§ WORK REQUIRED:
Each line of the data that includes "Escouade" must be copied.

§ GIVEN ENTRIES:
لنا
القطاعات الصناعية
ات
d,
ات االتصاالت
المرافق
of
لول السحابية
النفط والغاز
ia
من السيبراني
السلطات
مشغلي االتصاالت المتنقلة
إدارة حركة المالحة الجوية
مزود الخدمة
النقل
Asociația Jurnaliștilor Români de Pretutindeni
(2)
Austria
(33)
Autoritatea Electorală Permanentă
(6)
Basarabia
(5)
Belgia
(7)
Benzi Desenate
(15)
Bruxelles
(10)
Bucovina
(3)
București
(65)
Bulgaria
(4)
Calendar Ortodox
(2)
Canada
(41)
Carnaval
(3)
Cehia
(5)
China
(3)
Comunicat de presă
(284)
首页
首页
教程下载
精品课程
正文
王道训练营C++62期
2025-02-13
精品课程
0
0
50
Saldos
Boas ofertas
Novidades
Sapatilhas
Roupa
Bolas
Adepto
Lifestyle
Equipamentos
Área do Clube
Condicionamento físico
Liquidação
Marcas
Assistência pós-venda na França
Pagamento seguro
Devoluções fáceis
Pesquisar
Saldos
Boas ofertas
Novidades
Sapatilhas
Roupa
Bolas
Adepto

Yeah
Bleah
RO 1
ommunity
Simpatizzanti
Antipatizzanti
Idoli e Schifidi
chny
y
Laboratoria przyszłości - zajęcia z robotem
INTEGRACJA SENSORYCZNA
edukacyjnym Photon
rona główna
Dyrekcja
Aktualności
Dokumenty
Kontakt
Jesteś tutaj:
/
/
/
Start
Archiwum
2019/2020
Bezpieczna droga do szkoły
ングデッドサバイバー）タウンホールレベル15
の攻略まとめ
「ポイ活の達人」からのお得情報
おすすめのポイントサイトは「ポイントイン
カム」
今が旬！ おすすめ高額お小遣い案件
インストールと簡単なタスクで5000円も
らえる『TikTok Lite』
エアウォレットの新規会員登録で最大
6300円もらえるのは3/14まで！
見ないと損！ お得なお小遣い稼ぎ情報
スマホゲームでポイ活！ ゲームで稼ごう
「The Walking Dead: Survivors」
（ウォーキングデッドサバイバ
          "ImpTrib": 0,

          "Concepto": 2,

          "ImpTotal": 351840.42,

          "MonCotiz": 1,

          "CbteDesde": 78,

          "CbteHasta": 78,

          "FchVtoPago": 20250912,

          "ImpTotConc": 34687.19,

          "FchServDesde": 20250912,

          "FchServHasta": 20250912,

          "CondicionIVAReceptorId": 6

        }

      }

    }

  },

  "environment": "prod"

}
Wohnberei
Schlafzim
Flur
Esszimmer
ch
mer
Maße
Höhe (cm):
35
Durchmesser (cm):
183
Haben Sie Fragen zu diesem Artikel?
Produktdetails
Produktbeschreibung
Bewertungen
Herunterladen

...

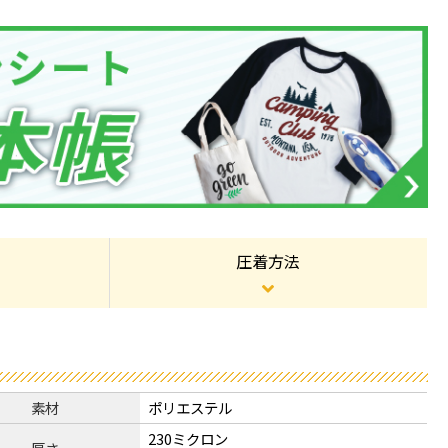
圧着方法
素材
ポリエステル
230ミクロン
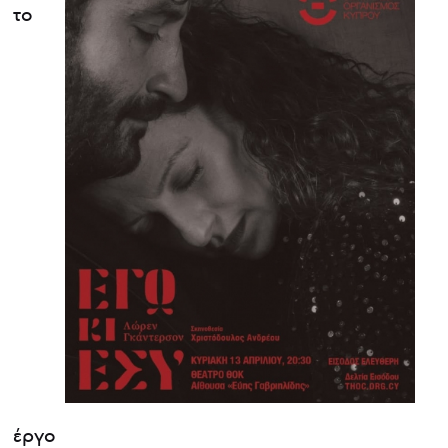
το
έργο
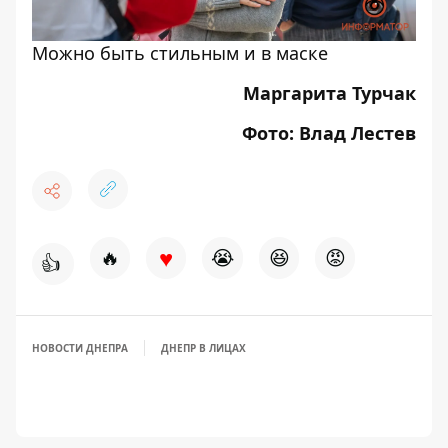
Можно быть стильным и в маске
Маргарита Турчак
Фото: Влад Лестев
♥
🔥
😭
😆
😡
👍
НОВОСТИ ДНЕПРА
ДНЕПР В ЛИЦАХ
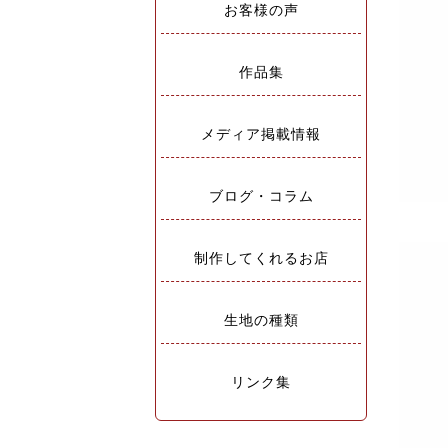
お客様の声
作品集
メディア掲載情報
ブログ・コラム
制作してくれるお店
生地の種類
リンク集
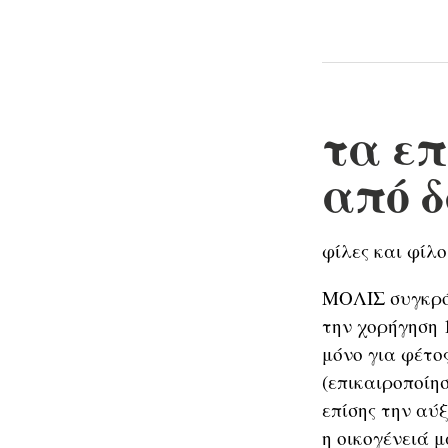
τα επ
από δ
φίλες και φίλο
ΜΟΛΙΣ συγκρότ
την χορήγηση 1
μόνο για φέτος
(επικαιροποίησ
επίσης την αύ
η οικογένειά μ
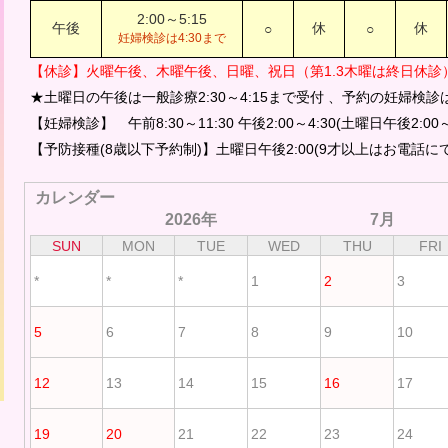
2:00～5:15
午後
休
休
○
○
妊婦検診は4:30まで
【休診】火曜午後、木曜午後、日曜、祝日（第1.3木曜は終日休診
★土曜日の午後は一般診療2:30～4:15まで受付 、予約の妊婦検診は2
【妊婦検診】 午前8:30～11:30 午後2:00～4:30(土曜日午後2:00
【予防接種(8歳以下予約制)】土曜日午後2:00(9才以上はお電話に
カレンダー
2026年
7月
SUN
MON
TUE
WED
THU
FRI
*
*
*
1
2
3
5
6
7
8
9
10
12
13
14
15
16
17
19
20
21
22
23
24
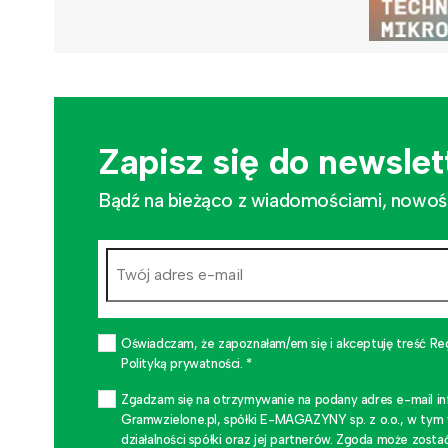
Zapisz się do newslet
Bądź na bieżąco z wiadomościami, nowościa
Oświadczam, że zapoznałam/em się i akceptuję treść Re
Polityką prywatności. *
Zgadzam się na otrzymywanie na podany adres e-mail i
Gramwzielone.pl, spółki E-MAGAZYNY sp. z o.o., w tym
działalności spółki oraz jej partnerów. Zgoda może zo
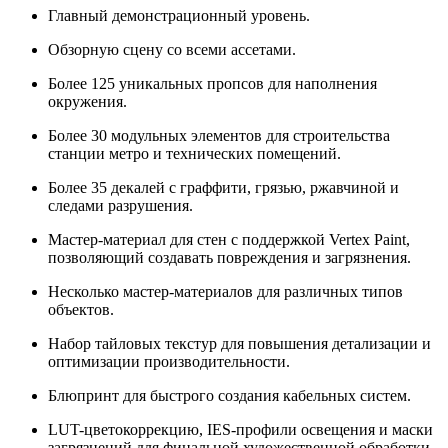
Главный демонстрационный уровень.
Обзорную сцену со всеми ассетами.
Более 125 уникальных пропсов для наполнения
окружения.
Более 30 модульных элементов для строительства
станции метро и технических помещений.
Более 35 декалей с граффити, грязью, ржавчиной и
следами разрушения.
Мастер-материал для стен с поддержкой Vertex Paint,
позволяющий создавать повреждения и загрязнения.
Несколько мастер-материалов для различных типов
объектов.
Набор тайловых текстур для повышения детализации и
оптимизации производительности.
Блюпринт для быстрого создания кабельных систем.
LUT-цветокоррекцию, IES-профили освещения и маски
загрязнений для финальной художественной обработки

...

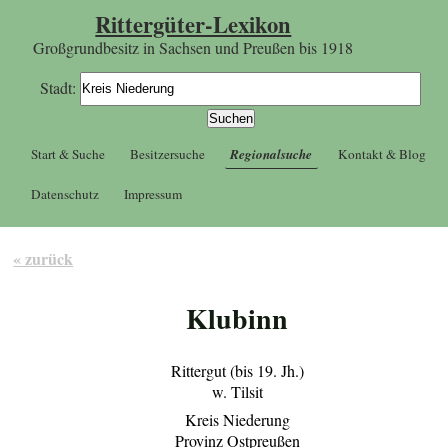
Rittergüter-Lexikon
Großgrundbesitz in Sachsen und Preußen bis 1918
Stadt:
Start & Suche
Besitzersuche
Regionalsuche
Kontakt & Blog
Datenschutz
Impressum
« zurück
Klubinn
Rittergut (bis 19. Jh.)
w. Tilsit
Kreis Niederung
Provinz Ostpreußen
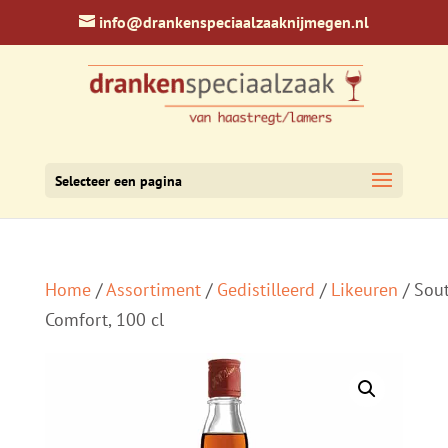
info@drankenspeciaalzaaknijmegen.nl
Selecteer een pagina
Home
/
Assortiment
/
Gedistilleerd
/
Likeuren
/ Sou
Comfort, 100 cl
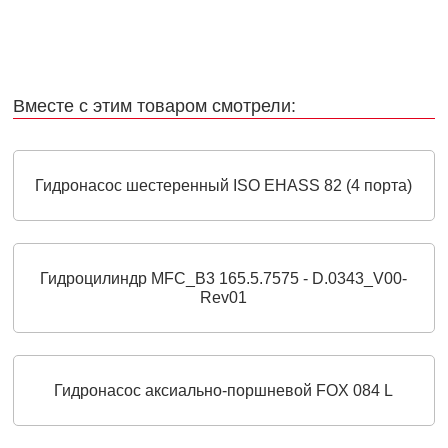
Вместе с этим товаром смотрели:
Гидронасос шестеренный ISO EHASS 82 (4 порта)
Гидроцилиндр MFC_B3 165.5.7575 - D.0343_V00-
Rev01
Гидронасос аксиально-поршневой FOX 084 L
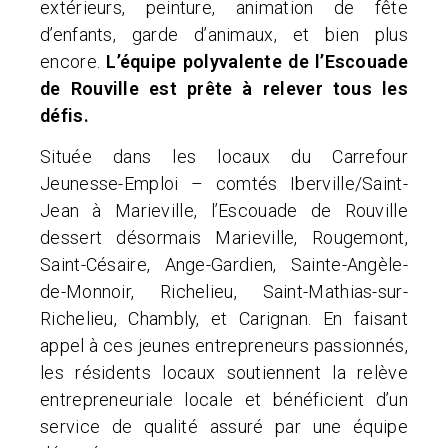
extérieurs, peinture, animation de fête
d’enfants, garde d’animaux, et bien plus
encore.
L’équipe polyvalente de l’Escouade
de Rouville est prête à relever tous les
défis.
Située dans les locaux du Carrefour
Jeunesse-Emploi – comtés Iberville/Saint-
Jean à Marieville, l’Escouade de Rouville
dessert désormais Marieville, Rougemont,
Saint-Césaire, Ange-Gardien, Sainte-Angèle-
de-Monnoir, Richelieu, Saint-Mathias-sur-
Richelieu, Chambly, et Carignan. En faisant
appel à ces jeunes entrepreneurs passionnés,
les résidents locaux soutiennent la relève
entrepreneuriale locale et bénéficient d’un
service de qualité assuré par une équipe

§ REPLY TO THE EXERCISE:
L’équipe polyvalente de l’Escouade
Jean à Marieville, l’Escouade de Rouville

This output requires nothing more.